“Crime Scene: Everything I got from my mother, I had to steal” 24″ X 36″ mixed media on paper.
This is the photo I keep returning to when I think of my mother. So much going on here. Why is my mom wearing a skirt instead of slacks? My mom never wore skirts that I remember. The only dress I ever saw her wear was at my sister’s wedding. I’m too young in the photo to remember where or when this was taken. I’m comfortable enough sitting next to her. I’m leaning in, a little timid. Her left arm is around me but uninvolved, her fingers closed in a fist. Her pose seems relaxed, or defiant, I can’t decide which. The fingers of her right hand are loose and separated. Her legs are crossed away from me. But her face… The look on her face is a mystery. She looks right at the taker. She looks serious, sober, sad or mad.

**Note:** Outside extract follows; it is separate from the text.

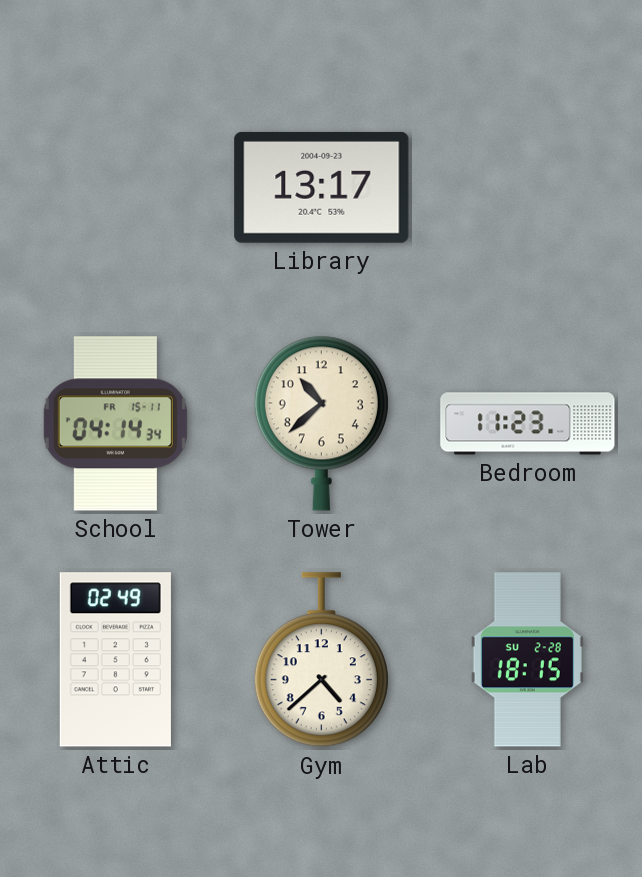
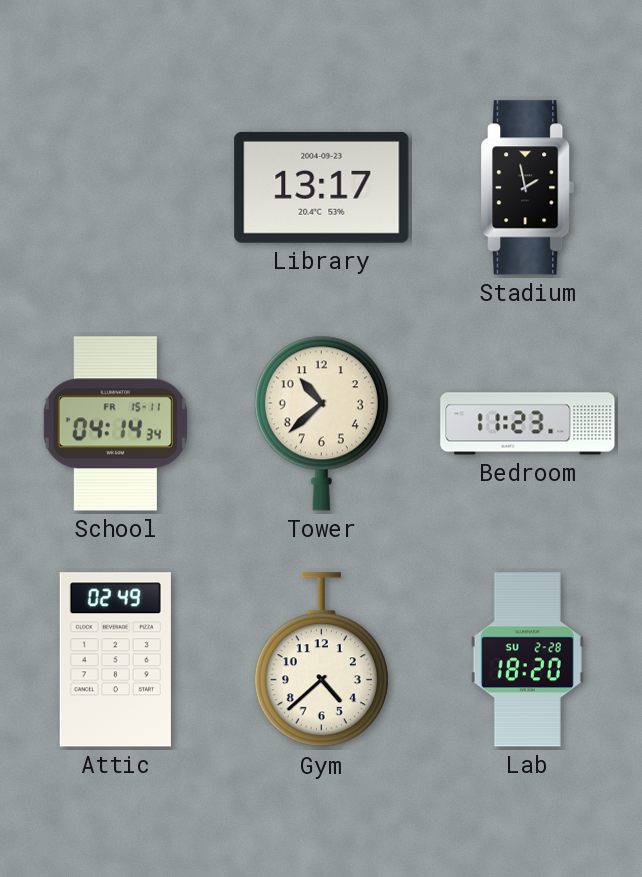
Stadium: none -> 1:58
Lab: 18:15 -> 18:20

This is the relationship I had with my mother.
Mom was always ridiculously happy, sad, or mad. Nothing was ever halfway. She died before I was old enough to really know her. I’ve been able to piece together a lot from photos and a few writings. My grandmother told me a little. My aunt gave me the crucial bit. It fits together… Why she was so angry at men. Her guilt. If only she had lived until I was old enough to hear her tell her story. I think it would have made me less fearful in life, less shy. I was a child and children are protected from the truth, aren’t they? But then they don’t know why mom runs hot and cold, lashes out, hugs so tightly yet so seldom.
Everything I now know about my mother I have cobbled together through years of analysis, comparing my moods to her behavior, guessing how she must have felt. I wish she could have told me.